Die Forschung unterscheidet vier Haupttypen, die sich in Herkunft und Fermentationsverhalten unterscheiden:
| Typ | Herkunft | Besonderheit |
|---|---|---|
| RS1 | Hülsenfrüchte, Vollkorn, Samen | Physisch in Zellwänden eingeschlossen, langsame und gleichmässige Fermentation |
| RS2 | Rohe Kartoffeln, grüne Bananen, hochamylosehaltige Maisstärke | Kristalline Kornstruktur, für Enzyme im rohen Zustand kaum zugänglich |
| RS3 | Gekochte und abgekühlte Kartoffeln, Reis, Nudeln, Brot | Entsteht durch Retrogradation beim Abkühlen, weitgehend hitzestabil |
| RS4 | Chemisch modifizierte Stärken in verarbeiteten Lebensmitteln | Widerstandsfähigkeit durch Vernetzung oder Veresterung, in Alltagskost selten relevant |
Wo resistente Stärke steckt: ein Lebensmittel-Überblick
Der Gehalt schwankt je nach Lebensmittel, Sorte, Reifegrad und Zubereitung erheblich – Literaturwerte sind daher als Richtwerte und nicht als exakte Grössen zu verstehen.
| Lebensmittel | Zubereitung | Tendenz |
|---|---|---|
| Kartoffel | Roh | Vergleichsweise hoher Ausgangsgehalt (RS2) |
| Kartoffel | Gekocht, warm serviert | Gehalt sinkt deutlich durch die Gelatinierung |
| Kartoffel | Gekocht, abgekühlt | Anteil steigt spürbar gegenüber der warmen Variante |
| Reis (weiss) | Frisch gekocht vs. 24 Std. gekühlt | In Untersuchungen mehr als verdoppelter Gehalt nach Kühllagerung |
| Hülsenfrüchte (Linsen, Bohnen, Kichererbsen) | Gekocht | Natürlicherweise nennenswerter RS1-Gehalt, auch ohne Kühlung |
| Grüne Banane | Roh, unreif | Hoher RS2-Anteil, sinkt mit zunehmender Reife stark |
| Hafer | Over-Night-Oats vs. heiss gekochtes Porridge | Kalte Zubereitung erhält tendenziell mehr native Struktur |
Warum das Abkühlen aus stärkehaltigen Lebensmitteln mehr resistente Stärke macht
Beim Kochen quillt Stärke auf und verliert ihre geordnete Struktur – ein Prozess, der sie für Verdauungsenzyme gut zugänglich macht.

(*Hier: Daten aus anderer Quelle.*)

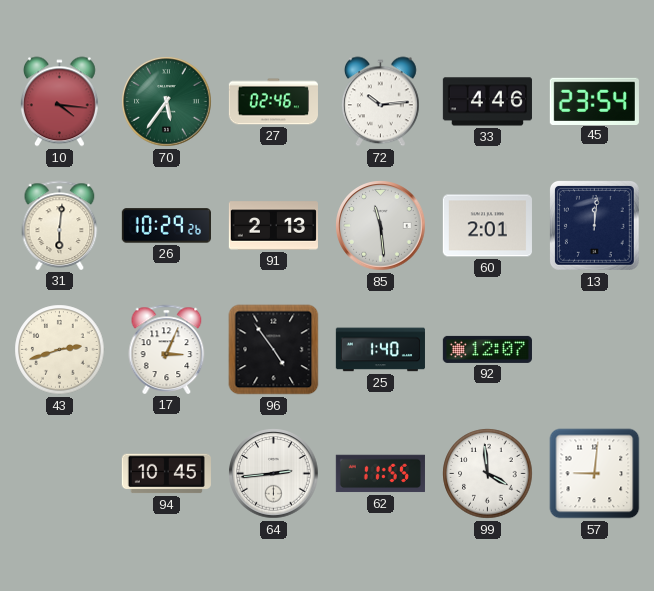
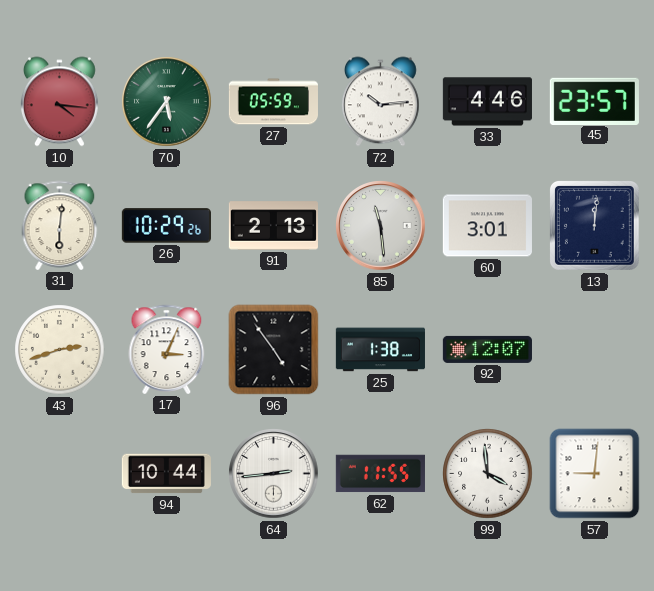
27: 02:46 -> 05:59
45: 23:54 -> 23:57
60: 2:01 -> 3:01
25: 1:40 -> 1:38
94: 10:45 -> 10:44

Beim anschliessenden Abkühlen ordnen sich die Amylose-Ketten teilweise neu und bilden dichtere, kristallähnliche Bereiche, die Enzyme deutlich schlechter aufspalten können. Dieser Vorgang heisst Retrogradation und ist die Grundlage von RS3.
Eine randomisiert-kontrollierte Humanstudie bei Menschen mit Typ-1-Diabetes verglich frisch gekochten mit gekühltem und wieder erwärmtem Reis: Der gekühlte Reis führte zu einem niedrigeren Blutzuckeranstieg, einem niedrigeren Maximalwert und einer kleineren Fläche unter der Blutzuckerkurve als die frische Variante (Strozyk et al., 2022, RCT). Ähnliche Effekte waren zuvor bereits bei stoffwechselgesunden Personen beobachtet worden. Die einmal gebildete resistente Struktur ist grösstenteils hitzestabil, sodass ein moderates Wiedererwärmen einen Teil des Effekts erhält – wie viel genau, hängt jedoch von Lebensmittel, Temperaturverlauf und Studienmethodik ab und ist nicht einheitlich beziffert.
Was die Forschung zur Stoffwechselwirkung beobachtet
Auf EU-Ebene existiert eine spezifische, lebensmittelrechtlich zugelassene Aussage: Werden in stärkehaltigen Backwaren mindestens 14 % der verdaulichen Stärke durch resistente Stärke ersetzt, darf laut EFSA-Bewertung von 2011 kommuniziert werden, dass dies den Blutzuckeranstieg nach der Mahlzeit verringert. Diese Zulassung bezieht sich ausdrücklich auf Lebensmittel mit entsprechendem Stärkeaustausch – ein Hinweis auf die regulatorische Einordnung des Themas, nicht auf eine allgemeine Wirkaussage.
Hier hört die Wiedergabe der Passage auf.